Spotting Liquidity and How it Affects Order Choice
Liquidity basically means how easily you can buy or sell a stock without moving the price too much. If a company has a ton of buyers and sellers (like the big blue chips), you can get in and out easily. If it only trades a few hundred shares here and there, that’s not the case.
Checking the bid-ask spread is key. The spread is the difference between the highest bid and the lowest ask price currently available. I always watch this before placing orders. If I see a bid at $10 and an ask at $10.02, that’s a super-tight spread, great liquidity. But if the bid is $10 and the ask is $11, that’s a $1 gap, and that’s rough. A spread of over 10% is usually a giant red flag for illiquidity. In those cases, market orders tend to fill at really bad prices, and even limit orders might not get filled at all. So, for illiquid stocks, placing a careful limit and being patient is really important. Liquidity can change throughout the day, increasing when markets open and close, and dropping off during slow lunchtime periods.
Step-by-Step: Placing a Limit Order
- Select Buy or Sell: Decide if you’re entering or exiting a trade and head over to your broker platform.
- Choose Limit Order Type: Make sure to select “limit” as your order type rather than “market.”
- Set Your Price: Enter your chosen buy or sell price. Be realistic, it has to match what the market could hit, not just some wild hope.
- Quantity Matters: Input how many shares you want to purchase or sell.
- Set Expiration: Choose how long your order stays active, just for the day or until it’s cancelled (sometimes called “GTC” or Good ‘Til Cancelled).
- Review and Submit: Double-check everything before submitting. Mistakes here are harder to fix after the fact!

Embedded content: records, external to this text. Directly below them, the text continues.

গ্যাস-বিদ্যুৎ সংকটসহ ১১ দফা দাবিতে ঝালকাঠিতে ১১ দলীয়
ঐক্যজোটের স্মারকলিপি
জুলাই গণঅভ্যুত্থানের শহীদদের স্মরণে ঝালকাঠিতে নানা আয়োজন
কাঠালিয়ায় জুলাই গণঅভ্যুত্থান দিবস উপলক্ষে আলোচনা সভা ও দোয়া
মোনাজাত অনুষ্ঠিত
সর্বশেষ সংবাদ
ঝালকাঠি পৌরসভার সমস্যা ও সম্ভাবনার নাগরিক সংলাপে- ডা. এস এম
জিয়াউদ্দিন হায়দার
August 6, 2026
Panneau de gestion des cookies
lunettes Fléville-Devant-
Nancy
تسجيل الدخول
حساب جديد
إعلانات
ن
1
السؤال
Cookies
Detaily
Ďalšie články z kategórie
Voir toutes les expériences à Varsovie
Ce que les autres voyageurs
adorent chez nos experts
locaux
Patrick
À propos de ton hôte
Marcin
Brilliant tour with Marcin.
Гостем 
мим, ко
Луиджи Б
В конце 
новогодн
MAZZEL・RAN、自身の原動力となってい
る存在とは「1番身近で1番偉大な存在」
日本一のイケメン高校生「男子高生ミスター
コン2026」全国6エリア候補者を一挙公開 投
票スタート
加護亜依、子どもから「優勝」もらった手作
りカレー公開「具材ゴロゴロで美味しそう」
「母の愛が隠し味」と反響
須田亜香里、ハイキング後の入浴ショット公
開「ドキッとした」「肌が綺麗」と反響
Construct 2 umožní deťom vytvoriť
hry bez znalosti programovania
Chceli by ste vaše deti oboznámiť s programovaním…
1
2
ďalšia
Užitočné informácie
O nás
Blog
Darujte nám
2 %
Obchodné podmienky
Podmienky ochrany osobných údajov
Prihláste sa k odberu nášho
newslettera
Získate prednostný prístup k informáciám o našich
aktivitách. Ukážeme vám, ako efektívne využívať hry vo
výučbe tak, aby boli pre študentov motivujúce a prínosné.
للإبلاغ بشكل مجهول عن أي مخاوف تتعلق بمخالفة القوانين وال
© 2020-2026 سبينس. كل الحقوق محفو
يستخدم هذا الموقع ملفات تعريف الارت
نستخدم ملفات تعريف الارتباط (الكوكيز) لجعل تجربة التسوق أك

What If You Get “Partially-Filled”?
Limits don’t always get filled, and that’s one big tradeoff. Sometimes the price just never touches your limit before moving in the opposite direction. In vibrant markets, the price might hit your limit price, but you could only get part of your order filled, leaving you “partially filled.”
If there aren’t enough shares available at your limit price, only part of your order can fill. If you wanted 100 shares but only 50 were available at your price, you’ll only get filled for those 50 unless more shares pop up at your limit.
I deal with this by placing realistic limit orders close to the current price. If it still “partials” me, I have the option of increasing my bid to get the rest or just cancelling it and forgetting about the rest.
Final Thoughts
I reach for a limit order almost every time. The few extra seconds it takes to set a price is worth it — especially when the market decides to get wonky right after you hit submit. Being aware of liquidity, keeping an eye on the bid-ask spread, and sticking to realistic price expectations make limit orders a useful tool in your trader pack.